Goldman Sachs is one of the world’s leading investment banks.

The firm advises corporations, governments, and institutions on mergers and acquisitions, raises capital across public and private markets, manages $3.6 trillion in assets, and runs one of the most active trading operations on Wall Street.

With over 46,000 employees worldwide, it sits at the centre of global finance.

Right now, it's in the middle of one of the most aggressive enterprise AI rollouts for a company of its scale.

In today’s AI at the Top, we will learn how Goldman Sachs operates with AI and what we can learn as enterprise leaders.

The Strategy Behind Goldman Sachs’ AI Approach?

In Q3 2025, Goldman launched what CEO David Solomon calls “One Goldman Sachs 3.0”.

It’s a new phase of AI adoption within the company.

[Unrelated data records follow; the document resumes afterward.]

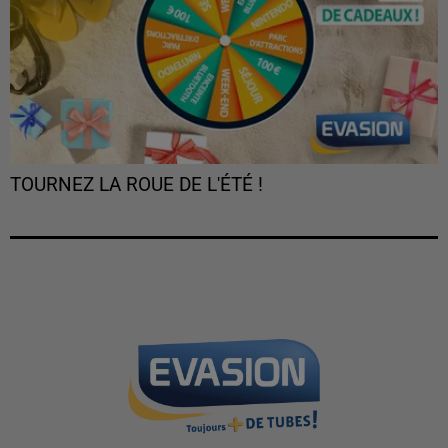
TOURNEZ LA ROUE DE L'ÉTÉ !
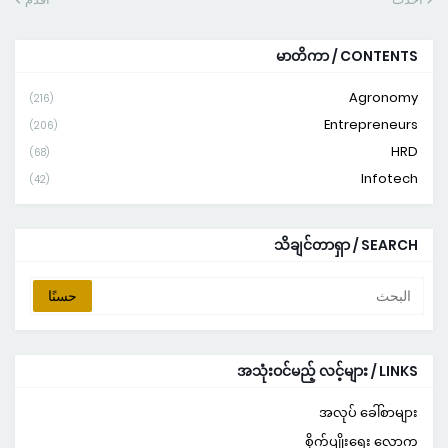
မာတိကာ / CONTENTS
Agronomy
(216)
Entrepreneurs
(206)
HRD
(68)
Infotech
(42)
သိချင်တာရှာ / SEARCH
အသုံးဝင်မည့် လင့်များ / LINKS
အလုပ် ခေါ်စာများ
စိုက်ပျိုးရေး လောက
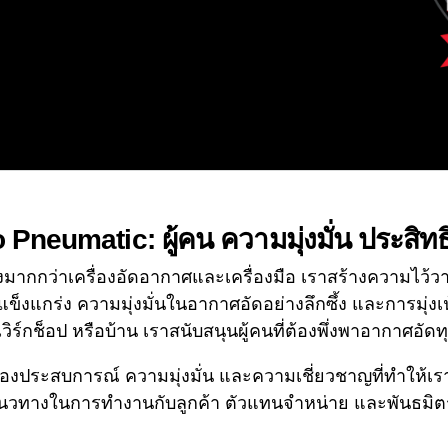
Pneumatic: ผู้คน ความมุ่งมั่น ประสิท
ร้างมากกว่าเครื่องอัดอากาศและเครื่องมือ เราสร้างความไว
่แข็งแกร่ง ความมุ่งมั่นในอากาศอัดอย่างลึกซึ้ง และการมุ่ง
เวิร์กช็อป หรือบ้าน เราสนับสนุนผู้คนที่ต้องพึ่งพาอากาศอัดท
งประสบการณ์ ความมุ่งมั่น และความเชี่ยวชาญที่ทําให้เราเป
นวทางในการทํางานกับลูกค้า ตัวแทนจําหน่าย และพันธมิต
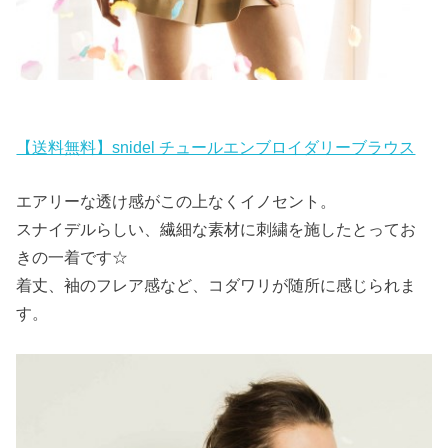
【送料無料】snidel チュールエンブロイダリーブラウス
エアリーな透け感がこの上なくイノセント。
スナイデルらしい、繊細な素材に刺繍を施したとってお
きの一着です☆
着丈、袖のフレア感など、コダワリが随所に感じられま
す。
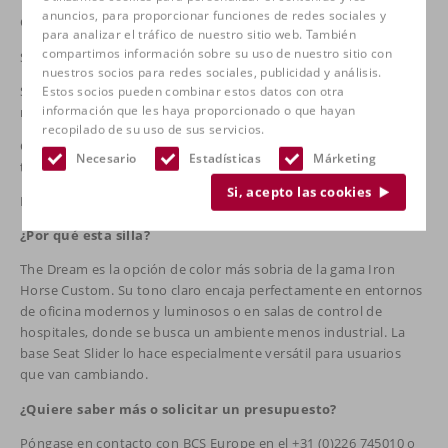
anuncios, para proporcionar funciones de redes sociales y
Color: crema con toques grises
para analizar el tráfico de nuestro sitio web. También
compartimos información sobre su uso de nuestro sitio con
Seat Slider (profundidad del asiento ajustable, rango de 2")
nuestros socios para redes sociales, publicidad y análisis.
Sistema Air Lumbar, ajuste independiente del respaldo,
Estos socios pueden combinar estos datos con otra
información que les haya proporcionado o que hayan
mecanismo HD Tilt
recopilado de su uso de sus servicios.
Garantía: 10 años bastidor, 5 años componentes, 3 años
Necesario
Estadísticas
Márketing
tapicería/ruedas/reposabrazos
Si, acepto las cookies
Probado: ANSI/BIFMA X5.1
¿Por qué esta silla?
The Dream es la opción de color más sobria de la gama Iron
Horse Custom. Su tono claro encaja perfectamente en entornos
de oficina modernos y luminosos o en salas de control de
hospitales, donde se busca un ambiente menos industrial. La
base Seat Slider lo hace especialmente versátil para usuarios
que van cambiando.
¿Quiere saber más o solicitar un presupuesto?
Póngase en contacto con BCS Europe en el +31 (0)226 745010 o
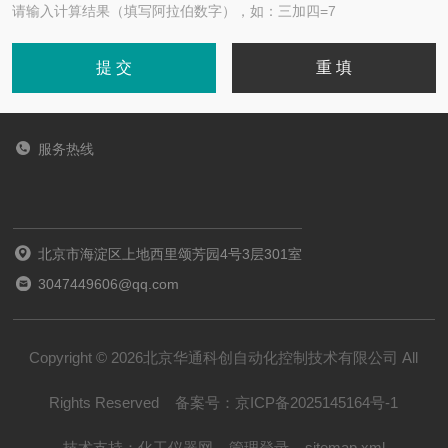
请输入计算结果（填写阿拉伯数字），如：三加四=7
服务热线
北京市海淀区上地西里颂芳园4号3层301室
3047449606@qq.com
Copyright © 2026北京华通科创自动化控制技术有限公司 All
Rights Reserved
备案号：
京ICP备2025145164号-1
技术支持：
化工仪器网
管理登录
sitemap.xml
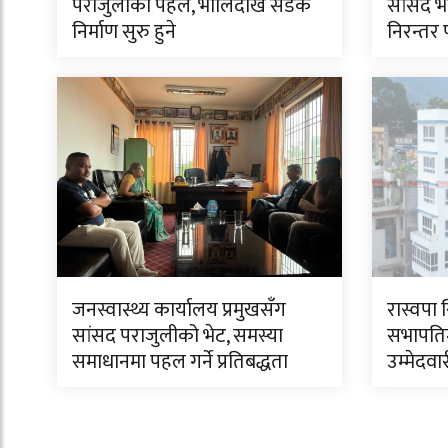
पराजुलीको पहल, भोलिदेखि सडक
सांसद भ
निर्माण सुरु हुने
निरन्तर
जनस्वास्थ्य कार्यालय प्रमुखसँग
रास्वपा 
सांसद पराजुलीको भेट, समस्या
सभापति
समाधानमा पहल गर्ने प्रतिबद्धता
उम्मेदवा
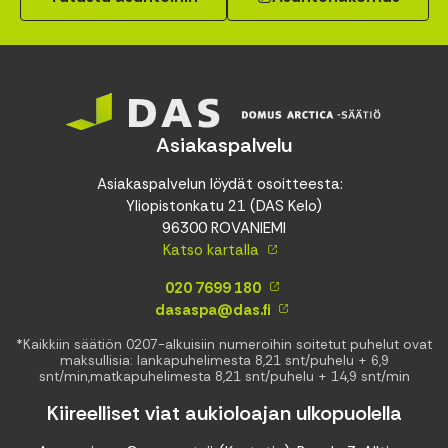
Asiakaspalvelu
Asiakaspalvelun löydät osoitteesta:
Yliopistonkatu 21 (DAS Kelo)
96300 ROVANIEMI
Katso kartalla
020 7699 180
dasaspa@das.fi
*Kaikkiin säätiön 0207-alkuisiin numeroihin soitetut puhelut ovat
maksullisia: lankapuhelimesta 8,21 snt/puhelu + 6,9
snt/min,matkapuhelimesta 8,21 snt/puhelu + 14,9 snt/min
Kiireelliset viat aukioloajan ulkopuolella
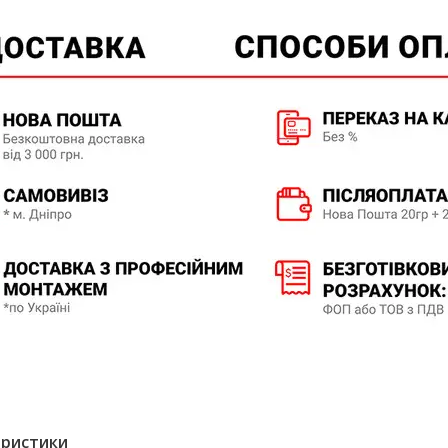
еристики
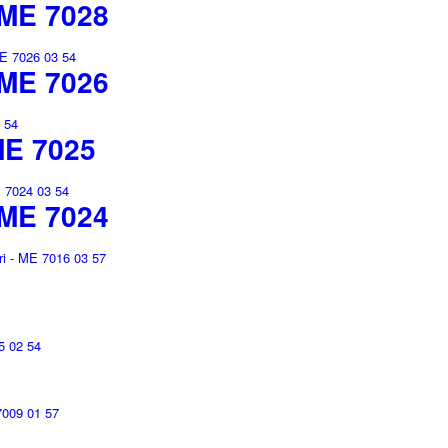
ME 7028
ME 7026
E 7025
ME 7024
6
9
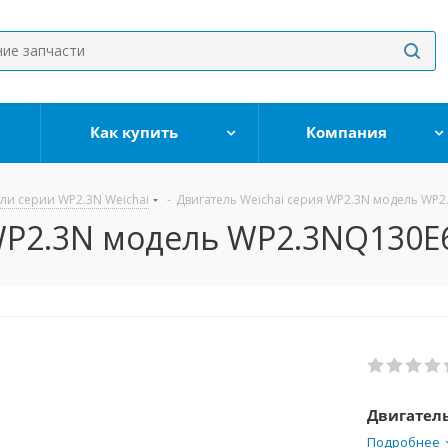
Как купить
Компания
ли серии WP2.3N Weichai
-
Двигатель Weichai серия WP2.3N модель WP
 WP2.3N модель WP2.3NQ130E
Двигател
Подробнее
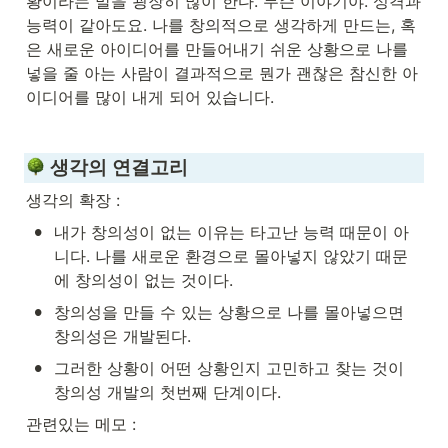
황이라는 말을 굉장히 많이 한다. 무슨 이야기야. 성격과 
능력이 같아도요. 나를 창의적으로 생각하게 만드는, 혹
은 새로운 아이디어를 만들어내기 쉬운 상황으로 나를 
넣을 줄 아는 사람이 결과적으로 뭔가 괜찮은 참신한 아
이디어를 많이 내게 되어 있습니다.

 생각의 연결고리
생각의 확장 :
•
내가 창의성이 없는 이유는 타고난 능력 때문이 아
니다. 나를 새로운 환경으로 몰아넣지 않았기 때문
에 창의성이 없는 것이다.
•
창의성을 만들 수 있는 상황으로 나를 몰아넣으면 
창의성은 개발된다.
•
그러한 상황이 어떤 상황인지 고민하고 찾는 것이 
창의성 개발의 첫번째 단계이다.
관련있는 메모 :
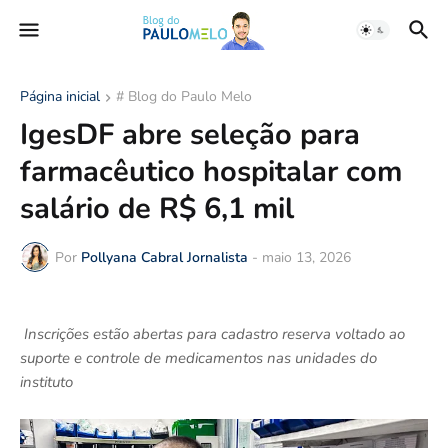
Página inicial
# Blog do Paulo Melo
IgesDF abre seleção para
farmacêutico hospitalar com
salário de R$ 6,1 mil
Por
Pollyana Cabral Jornalista
-
maio 13, 2026
Inscrições estão abertas para cadastro reserva voltado ao
suporte e controle de medicamentos nas unidades do
instituto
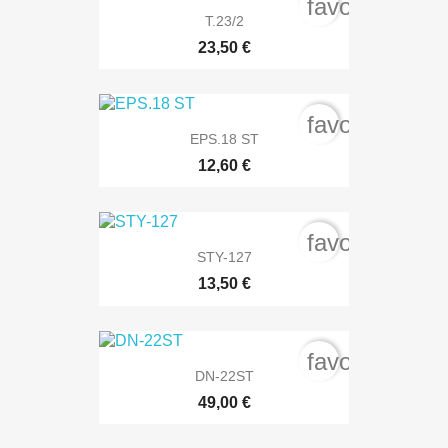
favorite_bord
T.23/2
23,50 €
favorite_bord
EPS.18 ST
12,60 €
favorite_bord
STY-127
13,50 €
favorite_bord
DN-22ST
49,00 €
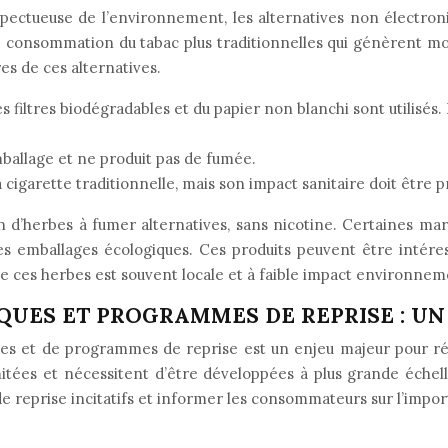
ectueuse de l’environnement, les alternatives non électron
de consommation du tabac plus traditionnelles qui génèrent moi
es de ces alternatives.
s filtres biodégradables et du papier non blanchi sont utilisés. La
ballage et ne produit pas de fumée.
cigarette traditionnelle, mais son impact sanitaire doit être p
ion d’herbes à fumer alternatives, sans nicotine. Certaines 
s emballages écologiques. Ces produits peuvent être intére
e ces herbes est souvent locale et à faible impact environnem
IQUES ET PROGRAMMES DE REPRISE : U
ues et de programmes de reprise est un enjeu majeur pour réd
imitées et nécessitent d’être développées à plus grande échell
 reprise incitatifs et informer les consommateurs sur l’impor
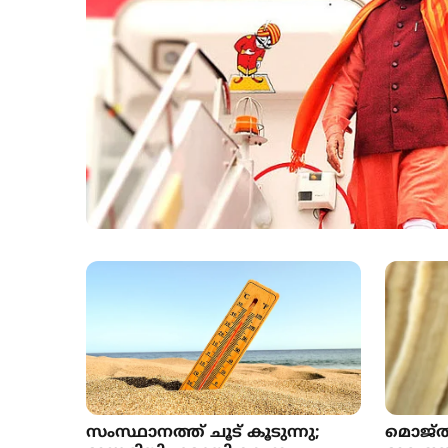
സംസ്ഥാനത്ത് ചൂട് കൂടുന്നു;
മൊജ്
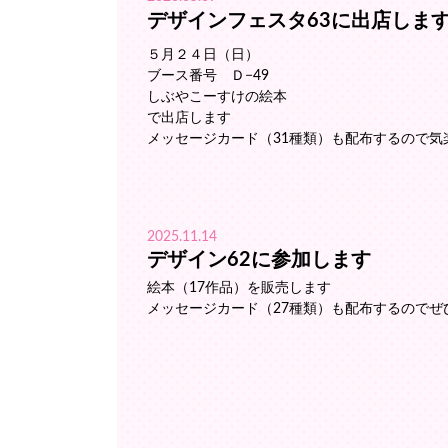
デザインフェスタ63に出店します
５月２４日（日）
ブース番号 Ｄ−49
しぶやこーすけの絵本
で出店します
メッセージカード（31種類）も配布するので気
2025.11.14
デザイン62に参加します
絵本（17作品）を販売します
メッセージカード（27種類）も配布するのでぜひ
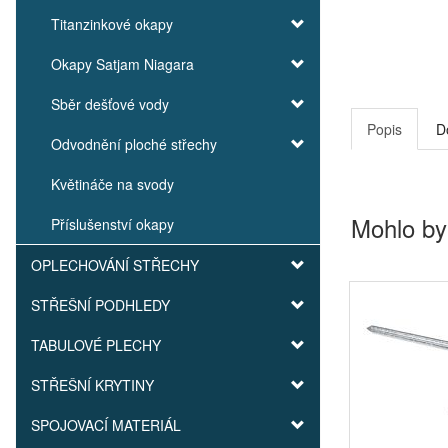
Titanzinkové okapy
Okapy Satjam Niagara
Sběr dešťové vody
Popis
D
Odvodnění ploché střechy
Květináče na svody
Mohlo by
Příslušenství okapy
OPLECHOVÁNÍ STŘECHY
STŘEŠNÍ PODHLEDY
TABULOVÉ PLECHY
STŘEŠNÍ KRYTINY
SPOJOVACÍ MATERIÁL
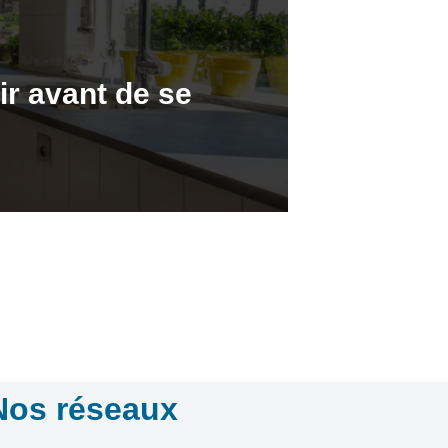
oir avant de se
Nos réseaux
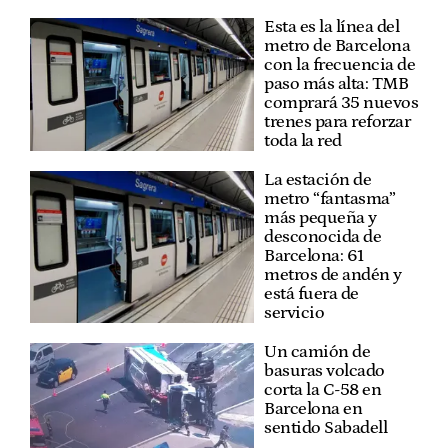
Esta es la línea del
metro de Barcelona
con la frecuencia de
paso más alta: TMB
comprará 35 nuevos
trenes para reforzar
toda la red
La estación de
metro “fantasma”
más pequeña y
desconocida de
Barcelona: 61
metros de andén y
está fuera de
servicio
Un camión de
basuras volcado
corta la C-58 en
Barcelona en
sentido Sabadell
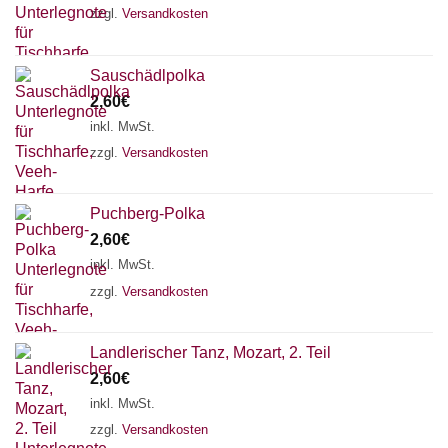
zzgl.
Versandkosten
Sauschädlpolka
2,60
€
inkl. MwSt.
zzgl.
Versandkosten
Puchberg-Polka
2,60
€
inkl. MwSt.
zzgl.
Versandkosten
Chat Support
Landlerischer Tanz, Mozart, 2. Teil
2,60
€
inkl. MwSt.
zzgl.
Versandkosten
18 SAITEN
21 SAITEN
25 SAITEN
37 SAITEN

Under OneGS 3.0, Goldman is targeting a set of highly repeatable workflows for AI and automation, including sales, client onboarding, lending processes, regulatory reporting, and vendor management.

The firm rolled out internal AI tools to reshape day‑to‑day banking and trading workflows and lift employee productivity.

What I loved most about GS’s strategy is the company didn’t roll out AI entirely, just as a fad.

In fact, the CEO mentioned, “We are not going to transform the whole firm with AI.”

Goldman identified 6 specific business processes (not disclosed by the CEO) they believe are crucial for AI-driven re-engineering. The enterprise plans to expand after they automate concrete workflows and measures the results.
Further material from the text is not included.